It is said that the way you begin your year is a clue to what to expect all the
year through. Applied to Bollywood, this makes life looks bleak indeed. The first
major release of the year is thoroughly spiritless.
A poor copy of the Mel Gibson starrer Lethal Weapon, this film is yet another
honest-cop-versus-the-underworld saga, which lays emphasis on blood, bullets and
blasts. Sunny Deol seems to have a copyright to these cop-roles - the regularity
with which he dons them is making his movies look more like episodes of a television
Farz is so predictable, you start wondering that if the storywriters of Bollywood are getting paid fat sums for this, then you are in the wrong profession, whatever it is. ACP Karan (Sunny) has a no holds barred approach, and is out to wash out crime and criminals from the city. His partner ACP Arjun Singh (Om Puri) just wants to retire peacefully. See, you're already wondering where you have seen it all before. Zinta, playing the daughter of the elder cop, is the flip of her father, and is enamoured of the fearless Karan. And there is the dreaded underworld don Gawa Firozi (Jackie Shroff) to complete the clichéd characterization.
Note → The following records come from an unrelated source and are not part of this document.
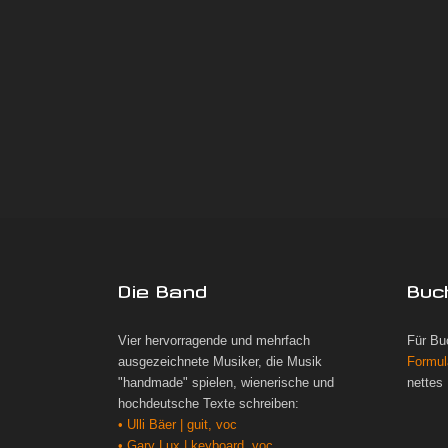
Die Band
Buc
Vier hervorragende und mehrfach
Für Bu
ausgezeichnete Musiker, die Musik
Formul
"handmade" spielen, wienerische und
nettes
hochdeutsche Texte schreiben:
• Ulli Bäer | guit, voc
• Gary Lux | keyboard, voc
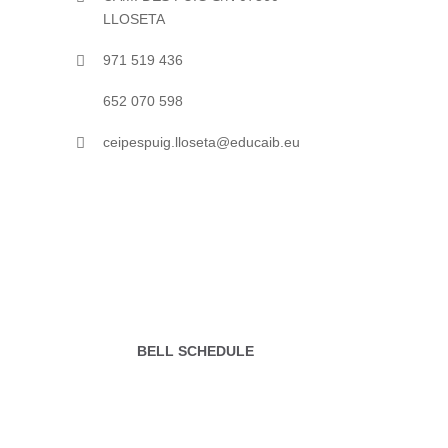
LLOSETA
971 519 436
652 070 598
ceipespuig.lloseta@educaib.eu
Open 7 days
INFO
Our Young Pre classroom is for
ages. This age group is working
BELL SCHEDULE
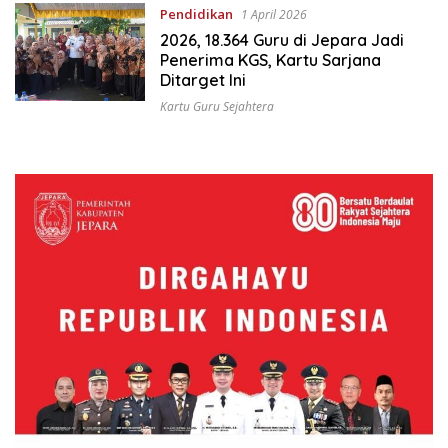
Pendidikan
1 April 2026
2026, 18.364 Guru di Jepara Jadi
Penerima KGS, Kartu Sarjana
Ditarget Ini
Kartu Guru Sejahtera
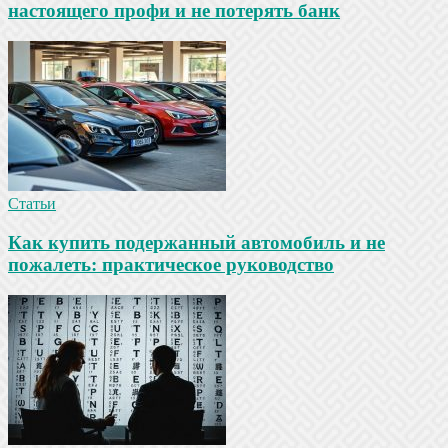
настоящего профи и не потерять банк
Статьи
Как купить подержанный автомобиль и не
пожалеть: практическое руководство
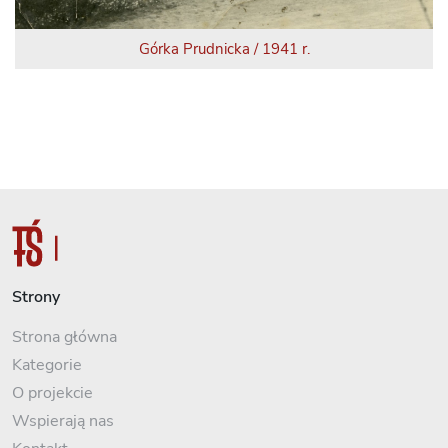
Górka Prudnicka / 1941 r.
Strony
Strona główna
Kategorie
O projekcie
Wspierają nas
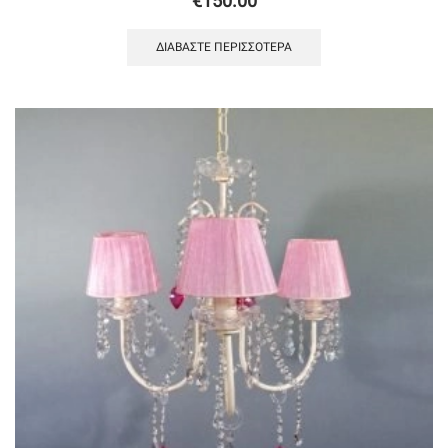
€
150.00
ΔΙΑΒΆΣΤΕ ΠΕΡΙΣΣΌΤΕΡΑ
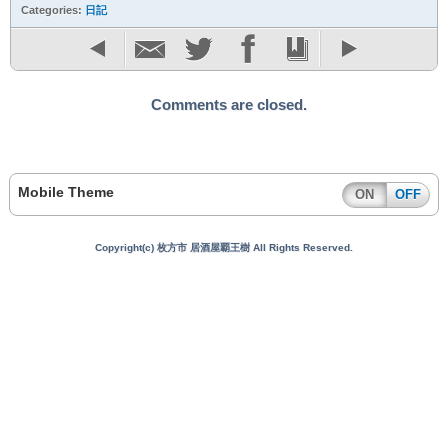
Categories:
日記
Comments are closed.
Mobile Theme
ON
OFF
Copyright(c) 枚方市 居酒屋覇王樹 All Rights Reserved.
What ensues, among big blasts and gory fistfights, seems like a rerun of Sunny's earlier movies. The rest of the story, if anything, inspires just a strong sense of déjà vu. Things do improve towards the second half, but again, the drama is stretched to such an extent that it tells on the patience of the viewer. Similar scenes, oft repeated dialogues, and, yes, the very same ending. Raj Kanwar is clearly not in form.
There is action incorporated in generous doses and, to be honest, the film does
impresses in parts. But that's the best that can be said. The narrative is too
hackneyed. And the music is uninspiring as well. Even the songs sound like remixes
of ones you've heard earlier, and are dumped into the reels without a thought
to their relevance to the proceedings. The only number that stands out is the
one picturised on Pooja Batra - Bichua Bichua.
As for the stars, Sunny Deol is repeating himself in film after film. The muscle-flexing
angry man clicked, and he's doing it to death. Preity Zinta doesn't get much scope
in a male-dominated show. Om Puri is fine, as usual.
Like we said, the film scores in the action department (Tinu Verma). The stunts
are well orchestrated, with a lot of money spent to achieve the desired impact.
But all said and endured, this is just old wine packed in a new bottle.